Die Zwischenzeit nutzte er dazu, seinen höllisch schmerzenden Rücken zu schonen und sich zu fragen, wer ein Motiv haben könnte, ihn und Salmon zu entführen. Hatte die Stadtwache die Leiche von Bergaz gefunden? Nein, beantwortete er sich die Frage selbst. Die Stadtwache würde nicht auf diese Weise vorgehen. Waren sie erneut an Attentäter im Auftrag der Krone geraten? Wenn ja, warum waren sie dann noch am Leben? Je länger die Fahrt durch die Straßen der Stadt dauerte, desto stärker wurde Zanders Überzeugung, dass sie es mit einem großen Missverständnis zu tun hatten. Das war nicht unbedingt ein gutes Zeichen. Manche Missverständnisse lösten sich nicht einfach in Wohlgefallen auf, sobald alle Beteiligten ihren Irrtum erkannten, sondern endeten mit Blut und Innereien auf dem Straßenpflaster. Immerhin hatten Salmon und er einige ihrer Entführer getötet. Wer auch immer diese Männer beauftragt hatte, würde Kompensation verlangen. Auf die eine oder andere Art und Weise.

Nach etwa zwanzig Minuten Fahrt erreichten sie ihr Ziel. Zander wurde unsanft aus der Kutsche gezerrt. Seine Hände waren mit einem Strick auf dem Rücken gefesselt. Als Experte in Fesselungsfragen musste er zugeben, dass die Knoten nicht von Stümpern geknüpft worden waren. Er sah jedenfalls keine Chance, sich aus eigener Kraft zu befreien. Zwei Hände packten seine Schultern und dirigierten ihn eine lange Treppe hinunter. Die Steinstufen waren feucht und glitschig. Mit jedem Schritt, den er machte, wurde es merklich kühler.
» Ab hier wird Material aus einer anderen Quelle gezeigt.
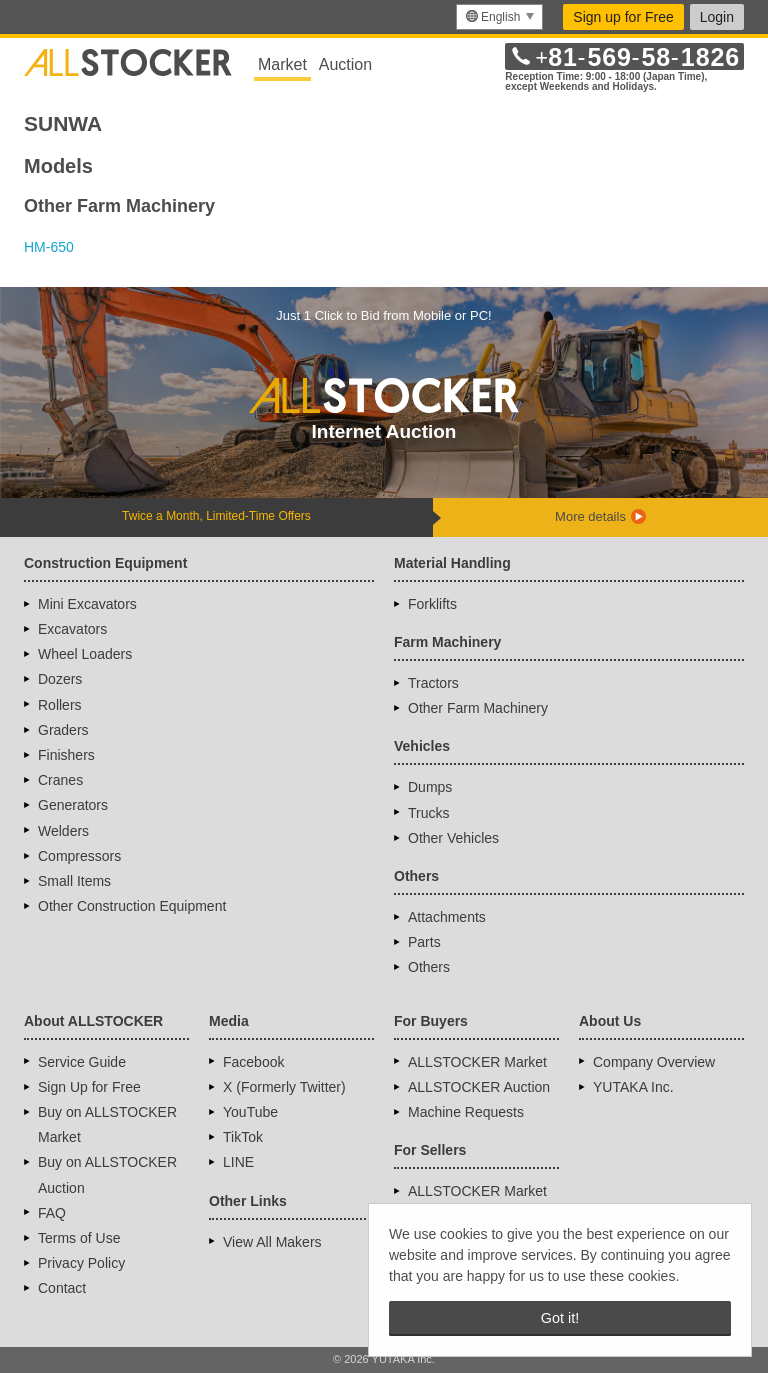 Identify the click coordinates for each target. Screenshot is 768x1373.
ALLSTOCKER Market (477, 1062)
Die Luft roch nach verfaulendem Laub und altem Moder. Dazu kam eine deutlich erdige Komponente, die ihn vermuten ließ, dass sie sich einem unterirdischen Lagerraum oder etwas in der Art näherten. Was ihn jedoch irritierte, war die ungewöhnliche Stille. Bis auf seine Schritte und die seiner Entführer vernahm er lediglich das entfernte Rauschen des Regens.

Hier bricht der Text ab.